The book is basically one long chase scene, hurtling from Hank's hideaway on the Yucatan Peninsula, to Tijuana, to suburban California, to Vegas. Hank's problem is that the Russian mob has finally tracked him down and threatened the lives of his parents, so he's forced to make a move. A move that involves sending his cash to his one friend back in the U.S. and going back to his parents' house. It's not really clear why (other than sentiment), after being so cautious, careful, and crafty, he would make the colossally stupid move of showing up back home -- but the chase must go on. It's all very Tarantinoesque, or perhaps Pekinpaughesque -- there are Russian mobsters, a corporate blackmailer, a pair of psycho surf burnouts, and a truckload of white trash vigilantes after Hank and his loot. Many of these highly colorful supporting characters will die along the way, as will many of the equally memorable people Hank enlists in his bid to keep his parents safe. It's not just the outsize characters and violence that remind one of Tarantino though, it's also the dialogue, which is snappy and permeated with dark humor (which is also somewhat reminiscent of Elmore Leonard).

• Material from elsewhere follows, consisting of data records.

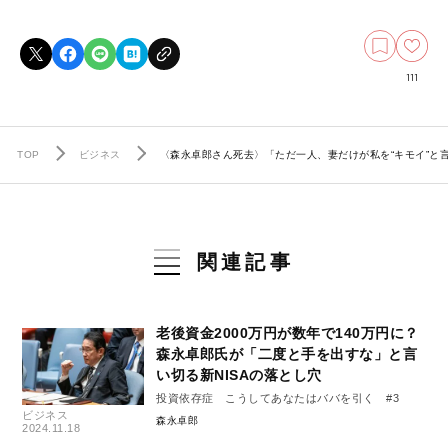
111
TOP
ビジネス
〈森永卓郎さん死去〉「ただ一人、妻だけが私を“キモイ”と
関連記事
老後資金2000万円が数年で140万円に？
森永卓郎氏が「二度と手を出すな」と言
い切る新NISAの落とし穴
投資依存症 こうしてあなたはババを引く #3
ビジネス
森永卓郎
2024.11.18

Ultimately, one's appreciation of the book will more or less depend on your taste for shoot 'em ups. That, and the extent to which you find Hank a sympathetic enough character to follow in his blood-soaked wake. Hank is enough of an everyman to be likable, but he's also killed in cold blood and caused the deaths of several innocent people. And while he wrestles with this at length, going so far to tattoo hash marks on himself to reflect the number of deaths he's caused, it feels kind of proforma, as if all the agonizing is there to keep him sympathetic to the reader. As entertaining as the lengthy chase is (for those who like such frenetic hijinks), my major problem is that the book shouldn't be a standalone. It ends in limbo, and one really has to read the next book (A Dangerous Man) to finish Hank's story. The trilogy should really have been published a a single longer volume and having it split up among three books feels like profiteering by the publisher (ie. I don't blame the author).